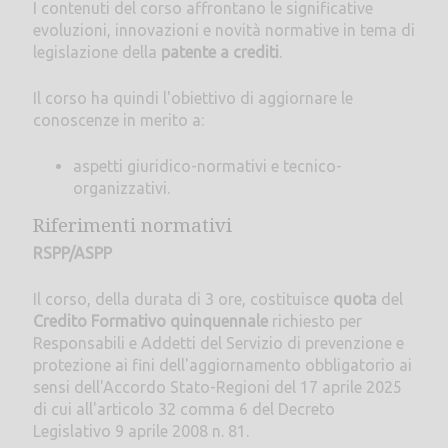
I contenuti del corso affrontano le significative
evoluzioni, innovazioni e novità normative in tema di
legislazione della
patente a crediti
.
Il corso ha quindi l'obiettivo di aggiornare le
conoscenze in merito a:
aspetti giuridico-normativi e tecnico-
organizzativi.
Riferimenti normativi
RSPP/ASPP
Il corso, della durata di 3 ore, costituisce
quota
del
Credito Formativo quinquennale
richiesto per
Responsabili e Addetti del Servizio di prevenzione e
protezione ai fini dell'aggiornamento obbligatorio ai
sensi dell'Accordo Stato-Regioni del 17 aprile 2025
di cui all'articolo 32 comma 6 del Decreto
Legislativo 9 aprile 2008 n. 81.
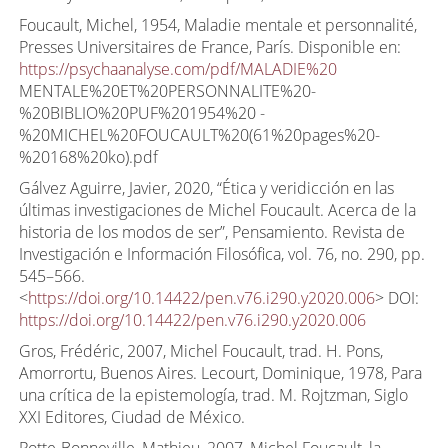
Foucault, Michel, 1954, Maladie mentale et personnalité,
Presses Universitaires de France, París. Disponible en:
https://psychaanalyse.com/pdf/MALADIE%20
MENTALE%20ET%20PERSONNALITE%20-
%20BIBLIO%20PUF%201954%20 -
%20MICHEL%20FOUCAULT%20(61%20pages%20-
%20168%20ko).pdf
Gálvez Aguirre, Javier, 2020, “Ética y veridicción en las
últimas investigaciones de Michel Foucault. Acerca de la
historia de los modos de ser”, Pensamiento. Revista de
Investigación e Información Filosófica, vol. 76, no. 290, pp.
545–566.
<
https://doi.org/10.14422/pen.v76.i290.y2020.006
> DOI:
https://doi.org/10.14422/pen.v76.i290.y2020.006
Gros, Frédéric, 2007, Michel Foucault, trad. H. Pons,
Amorrortu, Buenos Aires. Lecourt, Dominique, 1978, Para
una crítica de la epistemología, trad. M. Rojtzman, Siglo
XXI Editores, Ciudad de México.
Potte-Bonneville, Mathieu, 2007, Michel Foucault, la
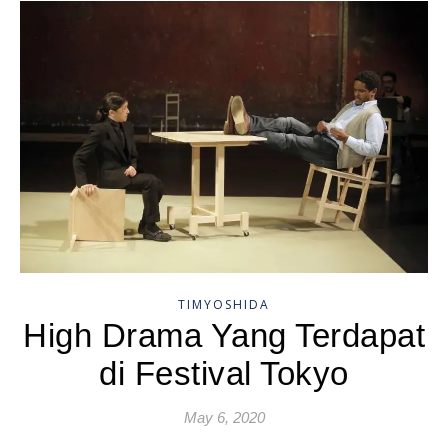
TIMYOSHIDA
High Drama Yang Terdapat
di Festival Tokyo
May 6, 2020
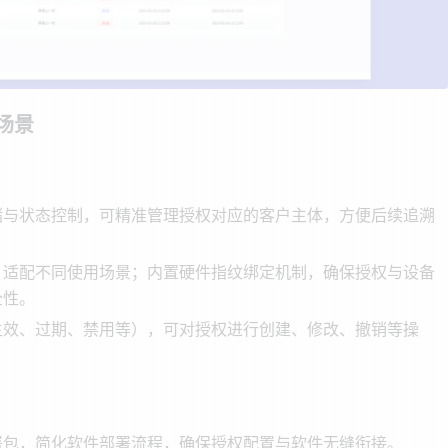
场景
储与状态控制，可精准管理授权对应的客户主体，方便后续追溯
，适配不同使用场景；内置硬件指纹绑定机制，确保授权与设备
全性。
生效、过期、禁用等），可对授权进行创建、修改、撤销等操
署包，简化软件部署流程，确保授权配置与软件无缝衔接。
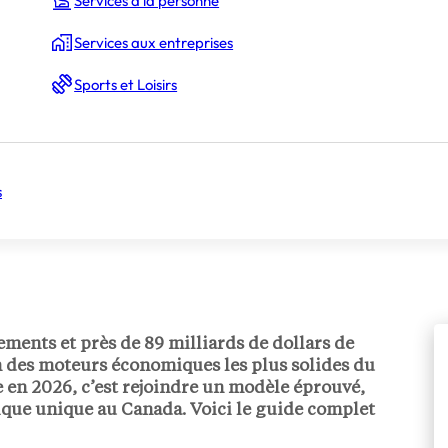
Services à la personne
Services aux entreprises
Sports et Loisirs
s
sements et près de 89 milliards de dollars de
n des moteurs économiques les plus solides du
 en 2026, c’est rejoindre un modèle éprouvé,
ique unique au Canada. Voici le guide complet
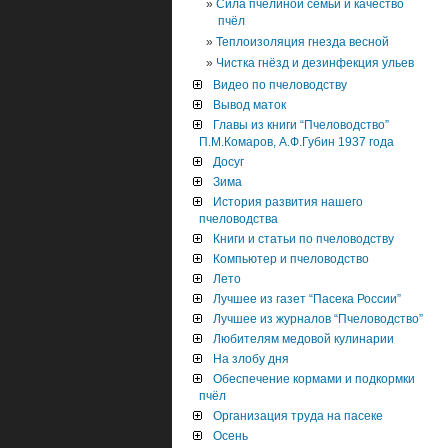
Сила пчелиной семьи и качество
пчёл
Теплоизоляция гнезда весной
Чистка гнёзд и дезинфекция ульев
Видео по пчеловодству
Вывод маток
Главы из книги “Пчеловодство”
П.М.Комаров, А.Ф.Губин 1937 года
Досуг
Зима
История развития нашего
пчеловодства
Книги и статьи по пчеловодству
Компьютер и пчеловодство
Лето
Лучшее из газет “Пасека России”
Лучшее из журналов “Пчеловодство”
Любителям медовой кулинарии
На злобу дня
Обеспечение кормами и подкормки
пчёл
Организация труда на пасеке
Осень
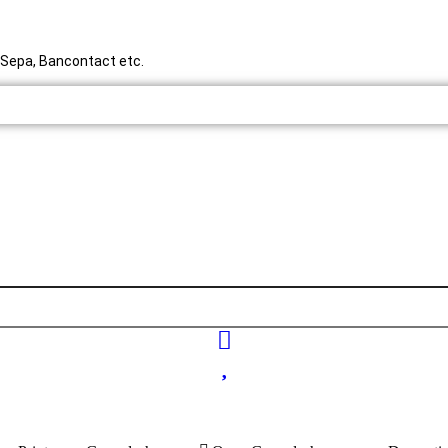
y, Sepa, Bancontact etc.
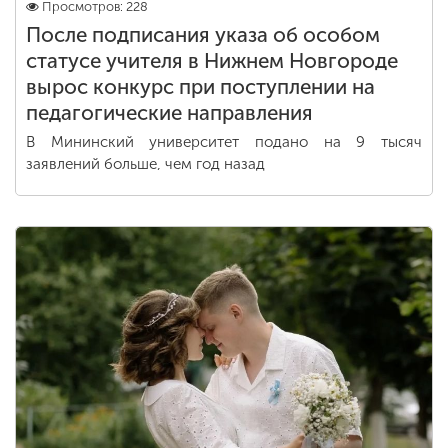
Просмотров: 228
После подписания указа об особом
статусе учителя в Нижнем Новгороде
вырос конкурс при поступлении на
педагогические направления
В Мининский университет подано на 9 тысяч
заявлений больше, чем год назад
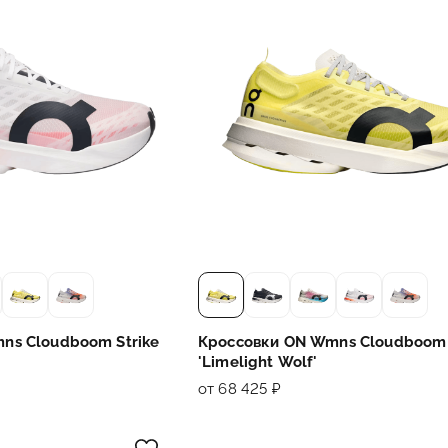
ns Cloudboom Strike
Кроссовки ON Wmns Cloudboom 
'Limelight Wolf'
от 68 425 ₽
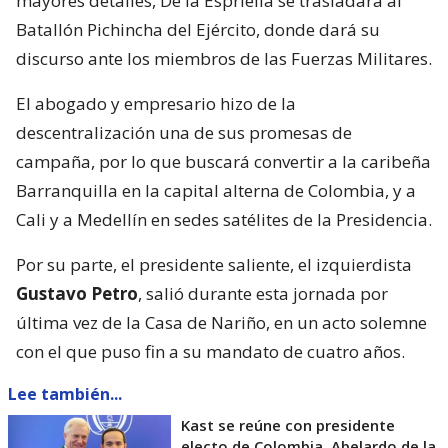
mayores detalles, De la Espriella se trasladará al
Batallón Pichincha del Ejército, donde dará su
discurso ante los miembros de las Fuerzas Militares.
El abogado y empresario hizo de la
descentralización una de sus promesas de
campaña, por lo que buscará convertir a la caribeña
Barranquilla en la capital alterna de Colombia, y a
Cali y a Medellín en sedes satélites de la Presidencia.
Por su parte, el presidente saliente, el izquierdista
Gustavo Petro
, salió durante esta jornada por
última vez de la Casa de Nariño, en un acto solemne
con el que puso fin a su mandato de cuatro años.
Lee también...
Kast se reúne con presidente
electo de Colombia, Abelardo de la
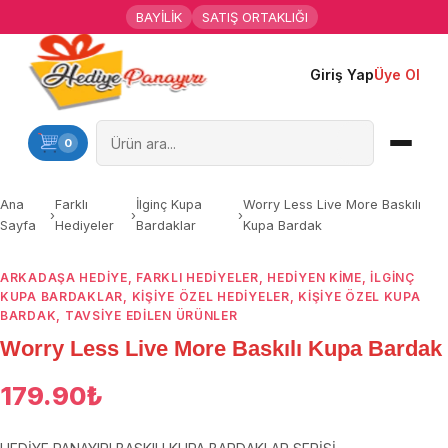
BAYİLİK
SATIŞ ORTAKLIĞI
Giriş Yap
Üye Ol
Ana Sayfa
Kişiye Özel Hediyeler
0
Hediyen Kime
Ana
Farklı
İlginç Kupa
Worry Less Live More Baskılı
›
›
›
Sayfa
Hediyeler
Bardaklar
Kupa Bardak
Mesleklere Özel Hediyeler
ARKADAŞA HEDIYE
,
FARKLI HEDIYELER
,
HEDIYEN KIME
,
İLGINÇ
Özel Günler
KUPA BARDAKLAR
,
KIŞIYE ÖZEL HEDIYELER
,
KIŞIYE ÖZEL KUPA
BARDAK
,
TAVSİYE EDİLEN ÜRÜNLER
Öğrenci Motivasyon Hediyeleri
Worry Less Live More Baskılı Kupa Bardak
Yaka Rozeti
179.90
₺
Farklı Hediyeler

* DESCRIPTION OF THE TASK *
Wherever the string "More" appears in the listing above, show the whole line.

* REPLY TO THE TASK *
Worry Less Live More Baskılı
Worry Less Live More Baskılı Kupa Bardak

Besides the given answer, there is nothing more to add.